Clark Sundström plucked at the sheet.
“All right,” he said. “I don’t know. I don’t remember what happened.”
He was not wearing his glasses, and his face looked younger and softer without them.
“Do you remember me?” said Martin Beck.
“I remember your coming, and then we went out in the yard. Nothing else.”
Martin Beck pulled out a low stool that was under the bed, put the tape recorder on it, and fastened the microphone to the edge of the sheet. He moved up the chair and sat down.
“Do you remember what we were talking about?” he asked.
Clark Sundström nodded.
“Sigbrit Mård,” said Martin Beck. “Why did you kill her?”
The man in the bed closed his eyes for a few moments and then opened them again.
“I’m sick. I’d rather not talk about it.”
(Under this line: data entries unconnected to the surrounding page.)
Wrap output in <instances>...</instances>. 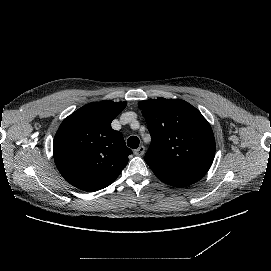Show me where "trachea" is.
<instances>
[{
	"instance_id": "trachea-1",
	"label": "trachea",
	"mask_w": 271,
	"mask_h": 271,
	"mask_svg": "<svg viewBox=\"0 0 271 271\" xmlns=\"http://www.w3.org/2000/svg\"><path fill=\"white\" fill-rule=\"evenodd\" d=\"M140 140L138 137L136 136H131L128 140H127V145L130 148H137L139 146Z\"/></svg>"
}]
</instances>
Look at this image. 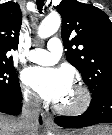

“How did you get to know her?”
“You mean how did we meet?”
“Yes. Tell me.”
“We met at the pastry shop where she worked. I used to go there sometimes in those days for a cup of coffee.”
“When was this?”
“Three, four years ago.”
“Yes? And then?”
“I saw her in town one day and asked her if she wanted a ride. She asked me if I could drive her home to Domme, because she’d just left her car at the garage. I drove her home. Later on, she told me she just made up that story about the car, because she wanted to get to know me. She left her car in Trelleborg and took the bus in the next day.”
“Did you go into the house when you drove her home?” asked Martin Beck.
“Yes, and we went to bed together too. That’s what you wanted to know.”
Clark Sundström looked at Martin Beck for a moment, then turned his head and looked out the window.